Name
Bertram Waller
Conflict
First World War
Date of Death / Age
07/08/1917
Rank, Service Number & Service Details
Private
TF/238036
Duke of Cambridge’s Own (Middlesex Regiment)
12th Bn.
Awards: Service Medals/Honour Awards
Not Yet Researched
Cemetery/Memorial: Name/Reference/Country
YPRES (MENIN GATE) MEMORIAL
Panel 49-51
Belgium
Headstone Inscription
Not Researched
UK & Other Memorials
Hitchin Town Memorial, St Mary's Church Roll of Honour (Book), Hitchin
Pre War
His wife was Mrs E. Waller of St. Andrew's Schoolhouse, Hitchin and they had two children.
Before being called up he had worked for G.W. Russell & Son at the Tanyard in Hitchin for seventeen years. He was on the committee of the Union Jack Football Club and was a player for the Blue Cross Football Club. He was born in Hitchin and was a resident there, but enlisted in Bedford.
Wartime Service
Bertram was given the Regimental Number TF202664 in the Essex Regiment, but was later transferred as Number TF238036 to the 12th Battalion of the Middlesex Regiment which was in the 54th Brigade of the 18th Division of II Corps in the 5th Army.
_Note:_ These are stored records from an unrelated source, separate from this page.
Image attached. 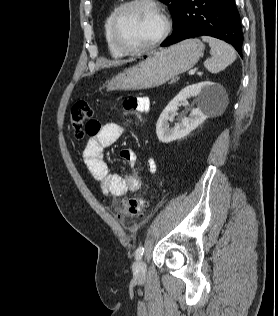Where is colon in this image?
Here are the masks:
<instances>
[{
  "label": "colon",
  "instance_id": "1",
  "mask_svg": "<svg viewBox=\"0 0 278 316\" xmlns=\"http://www.w3.org/2000/svg\"><path fill=\"white\" fill-rule=\"evenodd\" d=\"M92 107L83 100L76 101L70 110V122L77 140H82L86 134L94 135L99 129V123L92 120ZM146 197H133L123 203V213L130 219H136L143 215L148 206Z\"/></svg>",
  "mask_w": 278,
  "mask_h": 316
}]
</instances>
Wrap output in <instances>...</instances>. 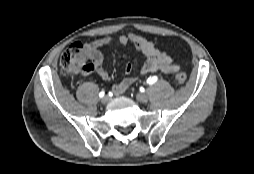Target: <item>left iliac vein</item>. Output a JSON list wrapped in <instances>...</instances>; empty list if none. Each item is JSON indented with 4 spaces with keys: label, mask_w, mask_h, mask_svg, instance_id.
<instances>
[{
    "label": "left iliac vein",
    "mask_w": 254,
    "mask_h": 174,
    "mask_svg": "<svg viewBox=\"0 0 254 174\" xmlns=\"http://www.w3.org/2000/svg\"><path fill=\"white\" fill-rule=\"evenodd\" d=\"M136 99L138 102L146 103L148 101V96L144 93H138Z\"/></svg>",
    "instance_id": "1"
}]
</instances>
He was killed in action in Belgium. At the time of his death he had not long been discharged from hospital with trench fever having previously been grazed on the face by shrapnel.
The time of his death was just before the capture of Westhoek and after the Battle of Pilchem in the Ypres Salient. On the 2nd August 1917 the Battalion went to Sanctuary Wood and the next day went into the front line near Stirling Castle. As the Middlesex moved up, to leave the duckboard tracks was to risk death by drowning. The weather was dull and misty and the battle area was a sodden quagmire.
He has no known grave, but is remembered on Panels 49 & 51 of the Men in Gate Memorial to the Missing at Ypres in Belgium.